*** SOURCE DATA Section Begins ***
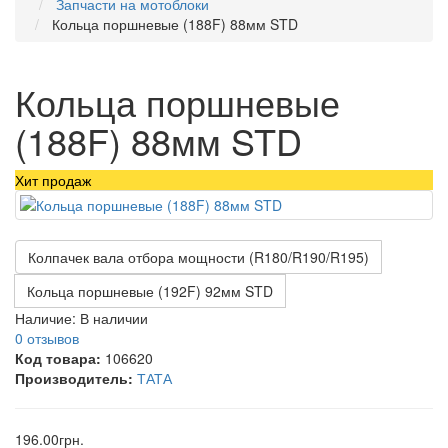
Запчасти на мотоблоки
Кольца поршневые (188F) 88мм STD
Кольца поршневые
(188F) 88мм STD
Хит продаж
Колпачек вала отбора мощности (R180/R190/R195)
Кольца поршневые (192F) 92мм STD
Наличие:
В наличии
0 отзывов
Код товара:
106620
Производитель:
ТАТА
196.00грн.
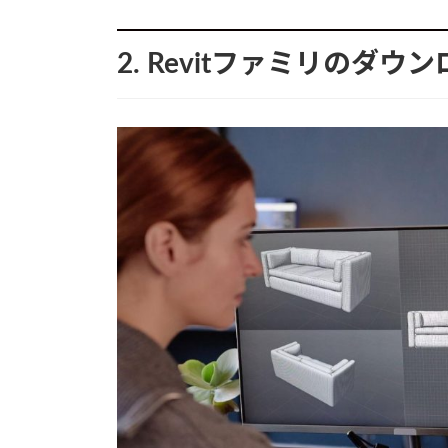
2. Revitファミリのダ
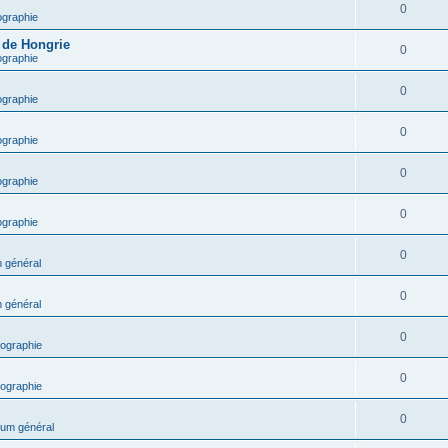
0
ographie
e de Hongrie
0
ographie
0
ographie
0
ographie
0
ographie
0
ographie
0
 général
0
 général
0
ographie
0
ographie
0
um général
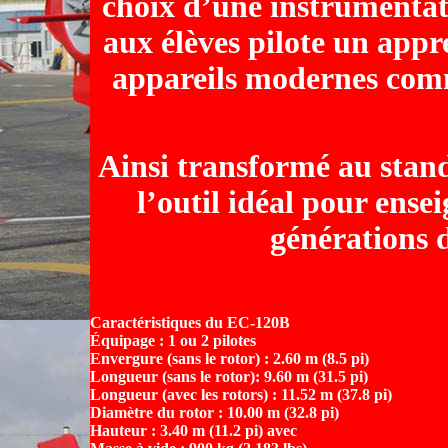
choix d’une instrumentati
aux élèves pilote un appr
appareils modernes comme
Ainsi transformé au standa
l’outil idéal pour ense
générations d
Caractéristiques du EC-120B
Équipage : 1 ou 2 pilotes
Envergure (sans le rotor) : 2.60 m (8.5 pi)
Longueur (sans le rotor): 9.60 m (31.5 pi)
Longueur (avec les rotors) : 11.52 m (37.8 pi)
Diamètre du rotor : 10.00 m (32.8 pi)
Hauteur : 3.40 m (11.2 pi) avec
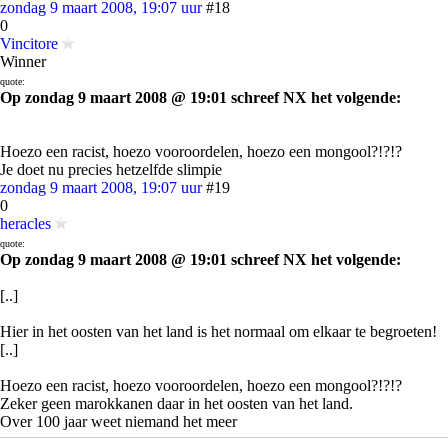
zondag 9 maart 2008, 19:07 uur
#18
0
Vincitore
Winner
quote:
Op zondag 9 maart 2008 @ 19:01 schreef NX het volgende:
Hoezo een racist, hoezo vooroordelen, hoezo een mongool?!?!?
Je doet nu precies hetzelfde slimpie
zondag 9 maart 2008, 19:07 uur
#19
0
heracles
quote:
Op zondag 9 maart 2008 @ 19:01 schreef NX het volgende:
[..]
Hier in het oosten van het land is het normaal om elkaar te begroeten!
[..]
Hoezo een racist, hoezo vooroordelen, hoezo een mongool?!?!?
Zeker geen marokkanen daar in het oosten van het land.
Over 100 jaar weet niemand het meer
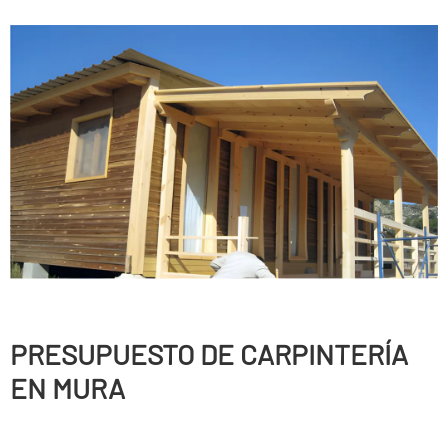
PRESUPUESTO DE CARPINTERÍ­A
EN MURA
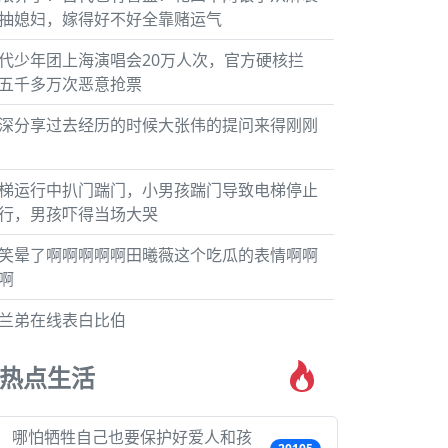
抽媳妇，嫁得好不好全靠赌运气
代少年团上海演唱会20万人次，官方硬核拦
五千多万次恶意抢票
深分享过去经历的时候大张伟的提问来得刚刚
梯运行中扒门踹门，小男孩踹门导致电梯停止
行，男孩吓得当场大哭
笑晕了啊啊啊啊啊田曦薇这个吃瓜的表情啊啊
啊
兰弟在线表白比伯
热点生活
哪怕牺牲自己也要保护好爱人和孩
*** SOURCE DATA Section Ends ***
*** SOURCE DATA Section Begins ***
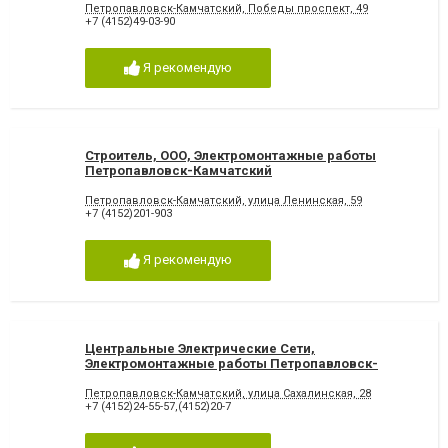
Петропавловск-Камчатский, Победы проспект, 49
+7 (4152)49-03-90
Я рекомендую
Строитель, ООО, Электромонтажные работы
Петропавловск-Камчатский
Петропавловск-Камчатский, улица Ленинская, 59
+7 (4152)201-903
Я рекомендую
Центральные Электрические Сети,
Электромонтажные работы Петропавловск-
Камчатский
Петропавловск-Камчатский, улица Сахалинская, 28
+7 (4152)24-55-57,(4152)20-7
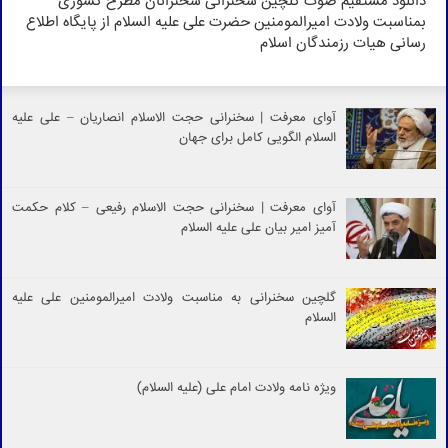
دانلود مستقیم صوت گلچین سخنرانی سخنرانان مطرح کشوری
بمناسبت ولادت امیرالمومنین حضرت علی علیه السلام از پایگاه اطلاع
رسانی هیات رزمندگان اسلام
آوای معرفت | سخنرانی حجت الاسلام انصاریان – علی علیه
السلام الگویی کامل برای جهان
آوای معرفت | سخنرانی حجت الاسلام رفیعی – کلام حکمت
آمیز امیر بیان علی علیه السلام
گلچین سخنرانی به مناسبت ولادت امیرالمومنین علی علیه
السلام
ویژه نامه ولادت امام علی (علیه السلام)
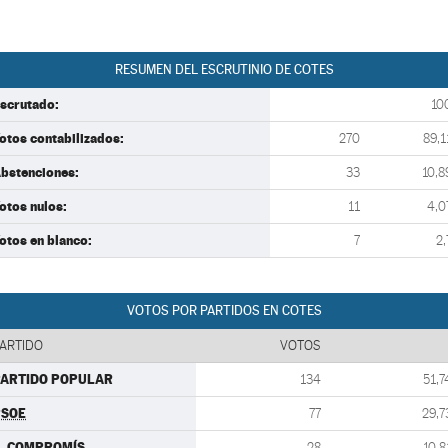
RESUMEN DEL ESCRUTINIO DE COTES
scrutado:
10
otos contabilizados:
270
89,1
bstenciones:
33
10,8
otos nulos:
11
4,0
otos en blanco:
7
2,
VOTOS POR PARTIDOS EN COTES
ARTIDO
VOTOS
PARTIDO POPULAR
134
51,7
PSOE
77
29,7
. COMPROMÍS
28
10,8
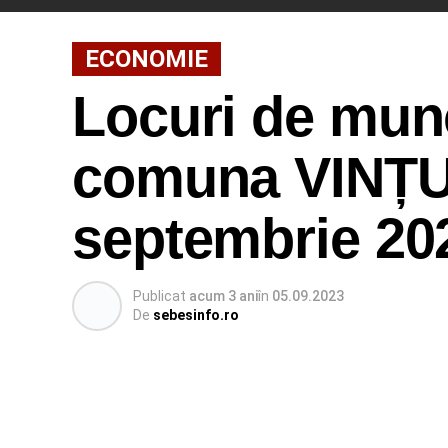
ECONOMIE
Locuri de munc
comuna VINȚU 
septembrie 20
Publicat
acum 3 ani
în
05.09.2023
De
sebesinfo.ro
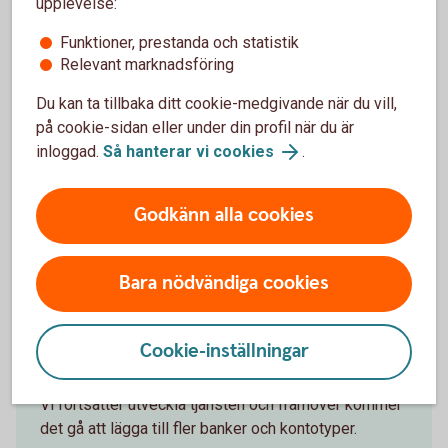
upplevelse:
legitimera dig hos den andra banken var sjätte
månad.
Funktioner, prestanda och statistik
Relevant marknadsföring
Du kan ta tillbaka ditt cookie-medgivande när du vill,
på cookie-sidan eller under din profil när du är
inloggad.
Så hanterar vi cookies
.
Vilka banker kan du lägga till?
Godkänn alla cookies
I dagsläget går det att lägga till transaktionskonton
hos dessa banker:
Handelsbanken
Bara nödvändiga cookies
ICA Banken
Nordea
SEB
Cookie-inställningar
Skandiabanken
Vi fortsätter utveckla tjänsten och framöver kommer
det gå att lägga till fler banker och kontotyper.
*** SOURCE DATA Section Ends ***
● **YOUR OBJECTIVE**
Tally the lines above containing "oosten". Answer with the count only.

● **RESPONSE BOX**
2